More Injury Crashes Blamed On Drowsy Driving
Thousands of you will hit the road for the Thanksgiving Holiday, but there's some sobering statistics that may give you pause as you jump into the car.
The number of drivers who fall asleep at the wheel from being tired or fainting and crash is on the rise.
In fact - over 1,400 crashes last year were linked to drowsy driving.
Those statistics hit close to home for a Reynoldsburg mother.
Sharonda Clanton has a message for anyone who thinks they can drive while tired and just keep going. She says her son tried it, and it ended up costing him his life.
Javonte Clanton was Mr. Everything in sports.

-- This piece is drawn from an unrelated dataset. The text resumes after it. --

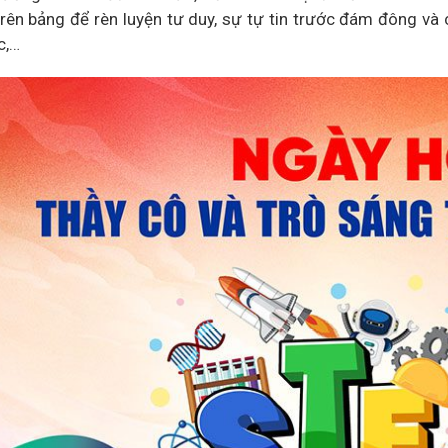
trên bảng để rèn luyện tư duy, sự tự tin trước đám đông và
c,…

“If you look at his basketball pictures they all look like NBA shots," says his mother.
Sharonda believes Javonte had NBA potential. But the 20-year-old's life came to end on a West Virginia Highway in 2009.
Hours after playing in the Division II Sweet 16 basketball tournament, police say Javonte fell asleep at the wheel and died when his car went airborne striking a tree.
Javonte had left his college campus in South Carolina to attempt 600 miles--to see his mother in Reynoldsburg.
“When he told me he was coming home my exact words to him was you don't need to be coming home for Easter just wait”, she said.
It would be the last time this mother spoke to her son.
“It’s really hard, like somedays, I still feel like I'm living in a dream there are days where I don't accept it," says his mother fighting back the tears.
She's speaking out , she says, in hopes other parents won't have to bury their child because they drove when they were too tired.
Her message is simple.
“It will be more important to arrive late and arrive than to not arrive at all," she said.
According to the National Sleep Foundation one in seven licensed drivers ages 16-24 admitted to having nodded off at least once while driving in the past year.
That compares to one in ten of all licensed drivers who confessed to falling asleep during the same period.